As the devil`s advocate, I guess the stock-holders need something to stay interested.

Yeah and it always gets back to... you think (American?) people are making money... and you hate that? I am sorry you find Microsoft difficult to use. I know many do. I would guess that Apple has a more intuitive OS.. but they charge EVEN MORE.
 
Dave X10,

I think your posts embody the 'trash talk' spirit that roussel wanted when he began this thread.

Well done! It's so realistic I almost believe you feel this way about the rest of the planet. Keep it coming!
 
..... Well done! It's so realistic I almost believe you feel this way about the rest of the planet. Keep it coming!

Thank you. You should hear me in person! I actually sound like someone who loves their country and believes in freedom and the right to own personal propriety. I think Bill Gates is a great man... in that old fashion "captain of industy"... risk it all to make the world a better place... type of a great man.

I 've seen a bit of the planet... and as a rule.. I tend to like it and the people who live on it. (I have found many of Earths animals delicious as well.) I know... for a fact.. America has been under attack from all flanks for many years. I stand for all men of reason... who can not stand up for themselves.
 
...
Yeah and it always gets back to... you think (American?) people are making money... and you hate that?
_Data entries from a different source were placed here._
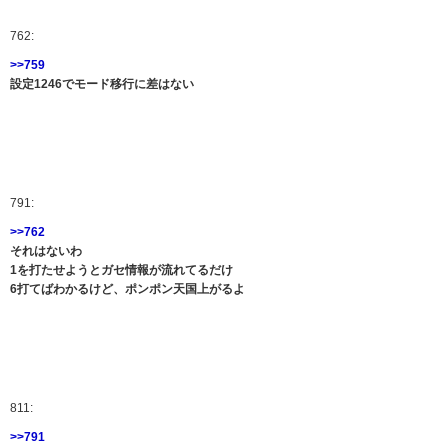
762:
>>759
設定1246でモード移行に差はない
791:
>>762
それはないわ
1を打たせようとガセ情報が流れてるだけ
6打てばわかるけど、ポンポン天国上がるよ
811:
>>791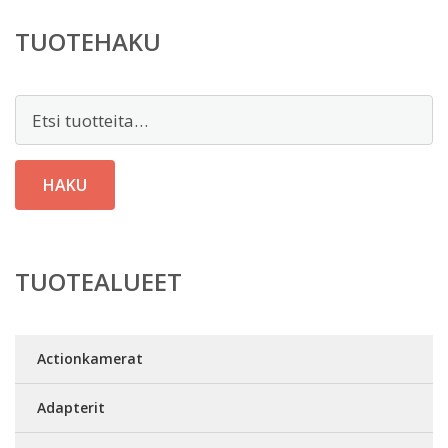
TUOTEHAKU
Etsi:
HAKU
TUOTEALUEET
Actionkamerat
Adapterit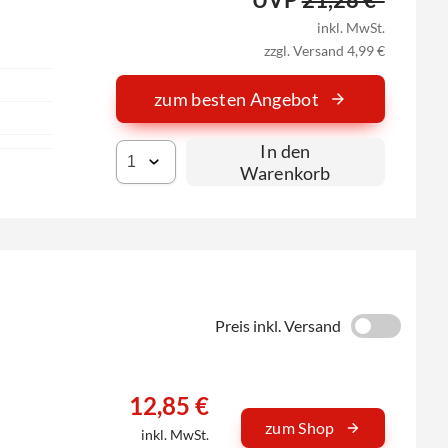
inkl. MwSt.
zzgl. Versand 4,99 €
zum besten Angebot
In den
Warenkorb
Preis inkl. Versand
12,85 €
zum Shop
inkl. MwSt.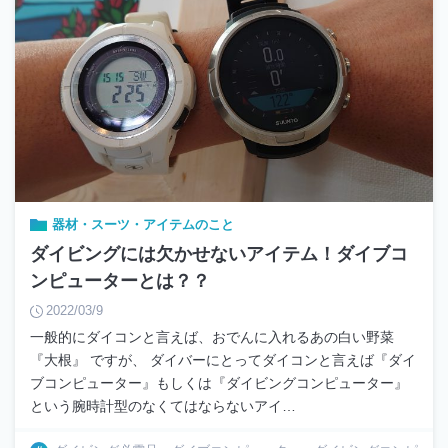
器材・スーツ・アイテムのこと
ダイビングには欠かせないアイテム！ダイブコ
ンピューターとは？？
2022/03/9
一般的にダイコンと言えば、おでんに入れるあの白い野菜
『大根』 ですが、 ダイバーにとってダイコンと言えば『ダイ
ブコンピューター』もしくは『ダイビングコンピューター』
という腕時計型のなくてはならないアイ…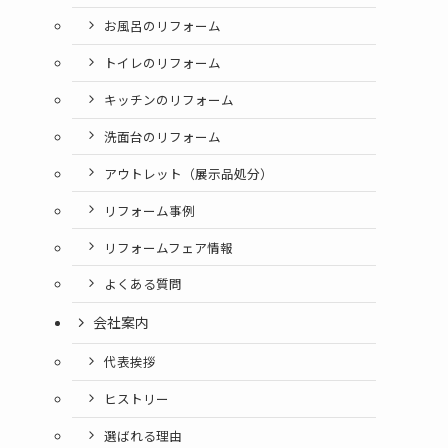
お風呂のリフォーム
トイレのリフォーム
キッチンのリフォーム
洗面台のリフォーム
アウトレット（展示品処分）
リフォーム事例
リフォームフェア情報
よくある質問
会社案内
代表挨拶
ヒストリー
選ばれる理由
I am sorry you find Microsoft difficult to use. I know many do. I would guess that Apple has a more intuitive OS.. but they charge EVEN MORE.

Actually Apple charges LESS for their OS than Microsoft - it's the hardware cost that gets ya.
 
In the last couple of years used both MS VM and VMWare to test numerous applications. One of my long term goals was migration of a few application servers over to VM. I had some major issues with some server huggers though.....with a trickle down (up?) effect from Dell at the time....
 
Dave X10,

I think your posts embody the 'trash talk' spirit that roussel wanted when he began this thread.

Well done! It's so realistic I almost believe you feel this way about the rest of the planet. Keep it coming!

Yeah, Dave was either REALLY needing this thread, or really needs to talk to something other than his computer. ;)

Forget HomeSeer vs CQC. I say it's Signal vs Dave in a fight-club street brawl. B)

I'm a little sad that nobody took the bait on my "Java is Crap" sentiments earlier - I guess everyone agrees...

Dave, Signal - How did you guys feel about Lindows? That's just got to make you both feel dirty... :)

Terry
 
Actually Apple charges LESS for their OS than Microsoft - it's the hardware cost that gets ya.
I didn't realize. I had glanced longingly at an Apple laptop... which was a bit pricey for me... but it was so skinny and attractive I had to look.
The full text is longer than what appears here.